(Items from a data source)
============

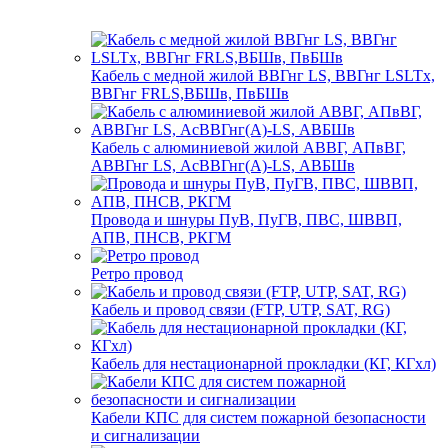
Кабель с медной жилой ВВГнг LS, ВВГнг LSLTx,
ВВГнг FRLS,ВБШв, ПвБШв
Кабель с алюминиевой жилой АВВГ, АПвВГ,
АВВГнг LS, АсВВГнг(А)-LS, АВБШв
Провода и шнуры ПуВ, ПуГВ, ПВС, ШВВП,
АПВ, ПНСВ, РКГМ
Ретро провод
Кабель и провод связи (FTP, UTP, SAT, RG)
Кабель для нестационарной прокладки (КГ, КГхл)
Кабели КПС для систем пожарной безопасности
и сигнализации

============

PROBLEM:
An exact copy of the line containing "Кабель и провод связи (FTP, UTP, SAT, RG)" and all lines after it, through the last line of the entries, is the required answer.

SOLUTION FOR THIS TASK:
Кабель и провод связи (FTP, UTP, SAT, RG)
Кабель для нестационарной прокладки (КГ, КГхл)
Кабели КПС для систем пожарной безопасности
и сигнализации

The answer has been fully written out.